⑤ Those with doubtful diagnosis. There is a direct relationship between cecum diameter and the timing of colonic decompression and death.

Some data show that the incidence of necrosis and perforation reaches 23% and the morbidity and mortality rate is 14% when the diameter of the cecum is >14cm; while the necrosis, perforation and morbidity and mortality rate are 7% when the diameter is 14cm. The morbidity and mortality rate of colon decompression performed more than 7 d after the onset of disease was 5 times higher than that of those operated within 4 d after the onset of disease. When the colon is necrotic or perforated and emergency surgery is performed, the morbidity and mortality rate is as high as 10% to 50%. Therefore, early diagnosis and timely decompression can reduce the morbidity and mortality rate.

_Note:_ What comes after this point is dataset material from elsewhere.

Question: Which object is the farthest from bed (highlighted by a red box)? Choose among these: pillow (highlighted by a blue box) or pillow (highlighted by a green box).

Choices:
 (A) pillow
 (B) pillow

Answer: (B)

Pham studied the abdominal X-ray changes of the cecum in 24 cases of ACPO after decompression by fiberoptic colonoscopy, and the size of the cecum was only reduced by about 2 cm from 4 to 24 h after decompression, which is not as good as expected, which is noteworthy. ACPO recovers within 3-6 d with appropriate treatment, but elderly patients or those with severe underlying disease have a poor prognosis, and even if satisfactory colonic decompression has been performed, the morbidity and mortality rate is still high. the mortality rate for non-operative treatment of ACPO is 14% and for operative treatment is 30%, while the operative mortality rate for cecum intubation and decompression is 15%, similar to that of conservative treatment.

The patient’s age, the presence or absence of cecum ischemia or perforation, and the timeliness of colonic decompression all have a significant impact on the prognosis. The incidence of cecum perforation has been reported to be 14% to 40%, and if perforation occurs, the morbidity and mortality rate can be 40% to 50%. Therefore, all risk factors, except age, should be controlled in a timely manner.